The Best Way to Lose Weight

One of the best ways to lose weight is to create a calorie deficit with healthy eating and exercise. Experts recommend starting by tracking your food intake, either using an app or hand-writing in a journal.

Avoid fad diets that restrict certain foods or cut out entire food groups. Instead, focus on nutritious whole foods and make small changes that you can stick with over time.


Exercise plays a critical role in creating the necessary calorie deficit for weight loss, experts say. While it’s possible to lose weight by following a low-calorie diet alone, exercise adds to the deficit and helps keep the extra pounds off once they are lost.

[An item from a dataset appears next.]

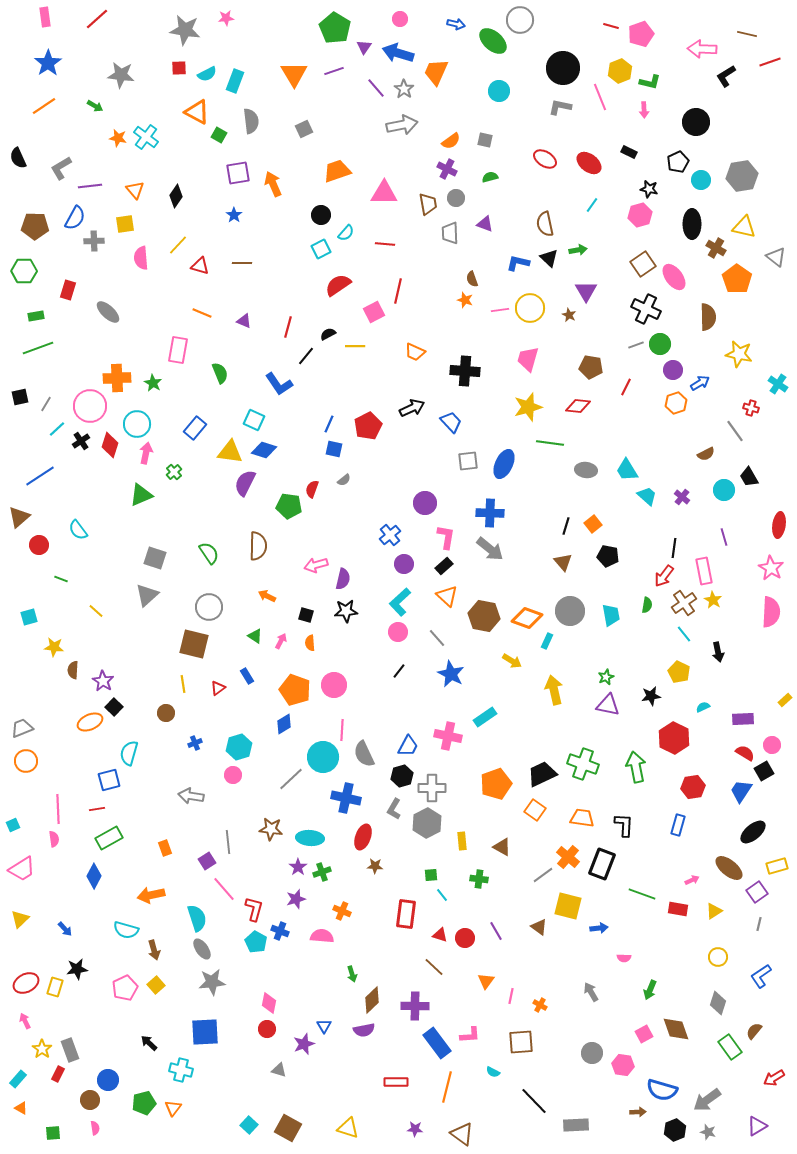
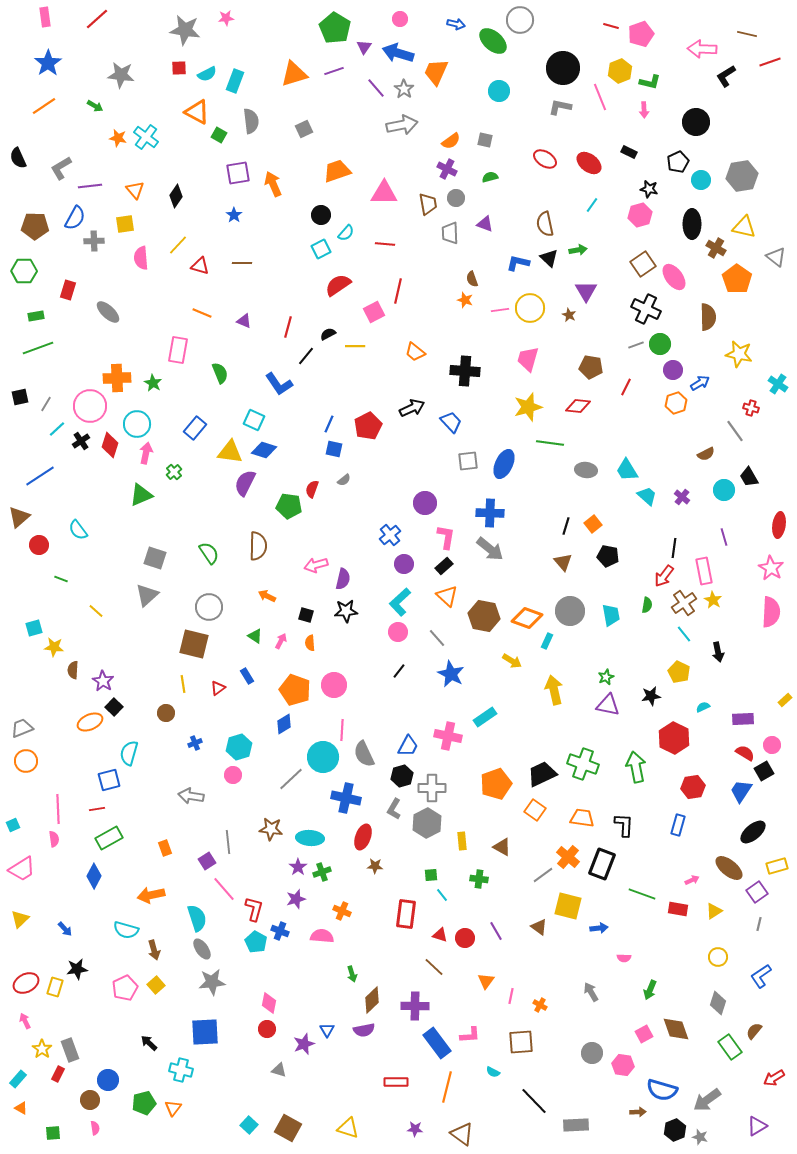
orange triangle at (294, 74): rotated 44 degrees clockwise
orange trapezoid at (415, 352): rotated 15 degrees clockwise
cyan square at (29, 617): moved 5 px right, 11 px down
blue triangle at (324, 1026): moved 3 px right, 4 px down
gray star at (708, 1132): moved 8 px left, 5 px down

Exercise is also important because it helps prevent health problems, boosts energy and reduces stress. Although the most common way to burn calories is through planned exercise, even activities such as yard work and household chores can provide benefits if done regularly.

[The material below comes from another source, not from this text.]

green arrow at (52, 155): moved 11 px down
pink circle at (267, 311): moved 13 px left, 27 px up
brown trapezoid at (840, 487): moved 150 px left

Those who are new to exercise should start slowly and gradually build up the amount of time spent exercising. People can find ways to increase the amount of time spent being active by making small changes, such as parking a little farther away from their workplace or taking the stairs instead of an elevator. Aim for 30 minutes of activity every day, but remember that small bits of exercise throughout the day can be as good as getting 30 minutes at a time all at once.

Eat Right

The most important part of losing weight is balancing energy in (what you eat) and out (the calories you burn when you move). Start by understanding your current habits – how many calories are you consuming? How much are you burning?

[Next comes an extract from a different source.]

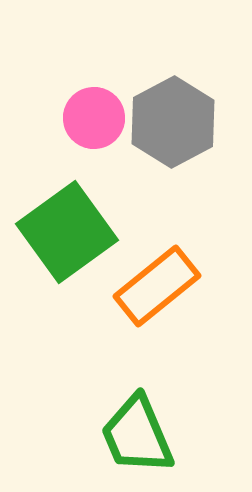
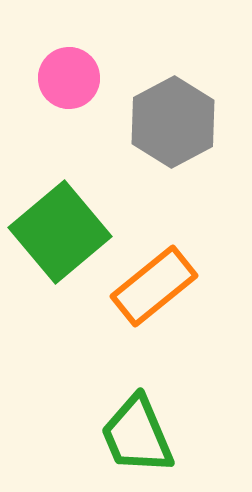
pink circle: moved 25 px left, 40 px up
green square: moved 7 px left; rotated 4 degrees counterclockwise
orange rectangle: moved 3 px left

You can improve your diet by eating a variety of foods and making healthy choices most of the time. Try to choose a balance of protein, carbohydrates and fats. Include plenty of vegetables, preferably unprocessed options. Try to avoid fried or breaded food and replace higher-calorie ingredients with lower-calorie versions, such as using low-fat dressings or adding herbs and spices instead of oil or salt.

Be sure to drink plenty of water. Thirst can often be mistaken for hunger, so drinking water can help keep you full and eat less. Use smaller plates and eat slowly to help with portion control. You can also eat the same foods you enjoy but just in smaller amounts if they are high in calories, fat or sugar.

Reduce Stress

Stress causes your body to produce hormones that can affect your appetite, metabolism and emotions. It’s important to address any underlying emotional issues that could be contributing to your stress level.

Munmun Ganeriwal, a nutrition and fitness consultant, says in times of acute stress, the release/elevation of cortisol shuts down your appetite but chronically elevated levels can lead to insulin resistance which leads to sugar cravings, and excess weight gain [5].

When you’re stressed, it’s easy to turn to food for comfort or as an energy source. To combat this, avoid high-sugar, processed foods and stick with whole grains, leafy veggies, protein-rich meats like fish and chicken and low-fat dairy to help you feel satiated and energized. Also, drink plenty of water and eat foods that are rich in immune-boosting antioxidants like blueberries, strawberries, oranges and carrots. You can also try calming supplements like ashwagandha and L-theanine to help you relax.